Here are a few lesser-known but deserving graphic novels that may fit the bill:

Bob Fingerman's Beg The Question really nails down the daily life of a fictional cartoonist in New York. I highly recommend it.

Paul Hornschemeier's book Mother, Come Home -- "the quietly stunning tale of a father and son struggling, by varying degrees of escapism and fantasy, to come to terms with the death of the family's mother."

I really love Derek Kirk Kim's Same Difference. Same Difference is a note-perfect story about a young SF Bay Area Asian man. It's online and free (but please consider buying the book); his site also has a current serialized strip in a similar vein, "Healing Hands."

Andi Watson's Dumped is a great short British dating/relationship comic. For a longer relationship piece by Watson, try Breakfast After Noon about a working class British couple on the verge of marriage. Both are excellent at capturing that everyday flavor you are looking for. Five-page previews of both are on the Oni site.
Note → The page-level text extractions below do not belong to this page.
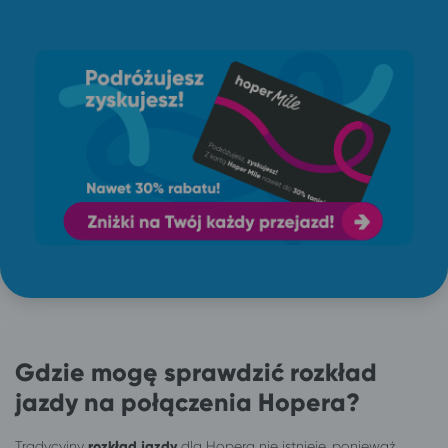
Gdzie mogę sprawdzić rozkład
jazdy na połączenia Hopera?
Tradycyjny
rozkład jazdy
dla Hopera nie istnieje, ponieważ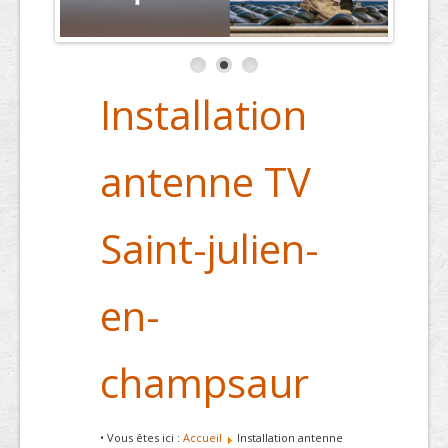
Installation
antenne TV
Saint-julien-
en-
champsaur
• Vous êtes ici :
Accueil
Installation antenne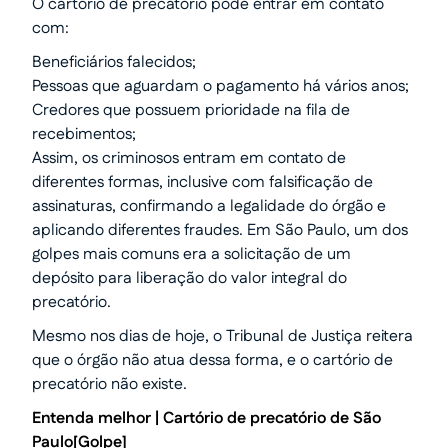
O cartório de precatório pode entrar em contato
com:
Beneficiários falecidos;
Pessoas que aguardam o pagamento há vários anos;
Credores que possuem prioridade na fila de
recebimentos;
Assim, os criminosos entram em contato de
diferentes formas, inclusive com falsificação de
assinaturas, confirmando a legalidade do órgão e
aplicando diferentes fraudes. Em São Paulo, um dos
golpes mais comuns era a solicitação de um
depósito para liberação do valor integral do
precatório.
Mesmo nos dias de hoje, o Tribunal de Justiça reitera
que o órgão não atua dessa forma, e o cartório de
precatório não existe.
Entenda melhor |
Cartório de precatório de São
Paulo
[Golpe]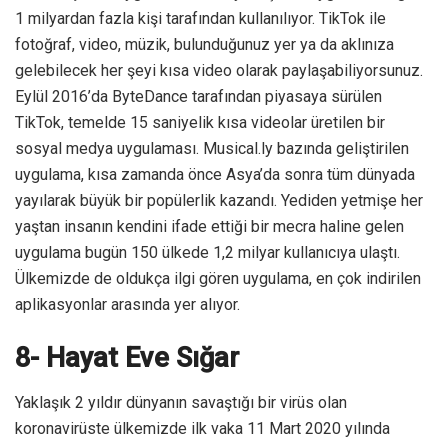
1 milyardan fazla kişi tarafından kullanılıyor. TikTok ile
fotoğraf, video, müzik, bulunduğunuz yer ya da aklınıza
gelebilecek her şeyi kısa video olarak paylaşabiliyorsunuz.
Eylül 2016’da ByteDance tarafından piyasaya sürülen
TikTok, temelde 15 saniyelik kısa videolar üretilen bir
sosyal medya uygulaması. Musical.ly bazında geliştirilen
uygulama, kısa zamanda önce Asya’da sonra tüm dünyada
yayılarak büyük bir popülerlik kazandı. Yediden yetmişe her
yaştan insanın kendini ifade ettiği bir mecra haline gelen
uygulama bugün 150 ülkede 1,2 milyar kullanıcıya ulaştı.
Ülkemizde de oldukça ilgi gören uygulama, en çok indirilen
aplikasyonlar arasında yer alıyor.
8- Hayat Eve Sığar
Yaklaşık 2 yıldır dünyanın savaştığı bir virüs olan
koronavirüste ülkemizde ilk vaka 11 Mart 2020 yılında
Trashed by the cartoonist Derf is a great autobigraphical story about his young adult career as a garbageman. It's set in the late 70's, but its concepts and themes feel timeless.
posted by JDC8 at 8:48 AM on April 21, 2006


One of the best reasons for a Sunday NYT subscription is The Funny Pages in the Magazine. Chris Ware has just completed the Building Stories series and the pages are being passed along to Jaime Hernandez. If you can get through the supscription wall, the first of J.H. series is up online, and it looks like Maggie is going to be back in contact with Rena Titanon!
posted by Sara Anne at 9:31 AM on April 21, 2006


I always loved "Jim's Journal", by Scott Dikkers, one of the co-founders of The Onion. I don't think it ever made it beyond a few college papers, but the strips were published in five separate collections:

--"I Went to College (and it was okay)"
--"I Got a Job (and it wasn't that bad)"
--"I Made Some Brownies (and they were pretty good)"
--"I Got Married (if you can believe that)"
--"I Feel Like a Grownup Now".

I can't find any strips online, but a bound treasury of all five collections is available at Amazon.
posted by beautifulstuff at 10:20 AM on April 21, 2006


JDC8 Just reminded me with his unholy-good suggestions: Andi Watson's Little Star just came out in paperback and it's just plain brilliant. Fatherhood is the central subject of this story and he nails so much of what I've seen my friends go through.